* **What is needed**
Transcribe every entry verbatim; omit pictures.

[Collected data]
★ ★ ★ ★
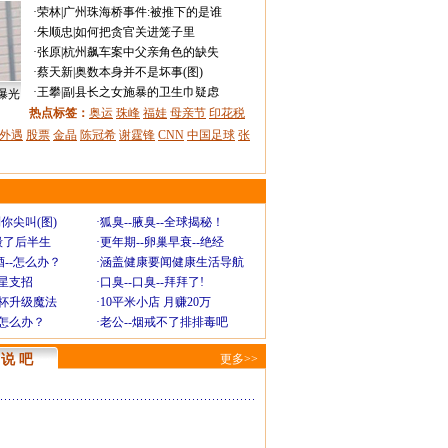
·
荣林
|
广州珠海桥事件:被推下的是谁
·
朱顺忠
|
如何把贪官关进笼子里
·
张原
|
杭州飙车案中父亲角色的缺失
·
蔡天新
|
奥数本身并不是坏事(图)
·
王攀
|
副县长之女施暴的卫生巾疑虑
曝光
热点标签：
奥运
珠峰
福娃
母亲节
印花税
外遇
股票
金晶
陈冠希
谢霆锋
CNN
中国足球
张
你尖叫(图)
·
狐臭--腋臭--全球揭秘！
毁了后半生
·
更年期--卵巢早衰--绝经
--怎么办？
·
涵盖健康要闻健康生活导航
明星支招
·
口臭--口臭--拜拜了!
罩杯升级魔法
·
10平米小店 月赚20万
-怎么办？
·
老公--烟戒不了排排毒吧
说 吧
更多>>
★ ★ ★ ★
* **Completed task**
·
荣林
|
广州珠海桥事件:被推下的是谁
·
朱顺忠
|
如何把贪官关进笼子里
·
张原
|
杭州飙车案中父亲角色的缺失
·
蔡天新
|
奥数本身并不是坏事(图)
·
王攀
|
副县长之女施暴的卫生巾疑虑
曝光
热点标签：
奥运
珠峰
福娃
母亲节
印花税
外遇
股票
金晶
陈冠希
谢霆锋
CNN
中国足球
张
你尖叫(图)
·
狐臭--腋臭--全球揭秘！
毁了后半生
·
更年期--卵巢早衰--绝经
--怎么办？
·
涵盖健康要闻健康生活导航
明星支招
·
口臭--口臭--拜拜了!
罩杯升级魔法
·
10平米小店 月赚20万
-怎么办？
·
老公--烟戒不了排排毒吧
说 吧
更多>>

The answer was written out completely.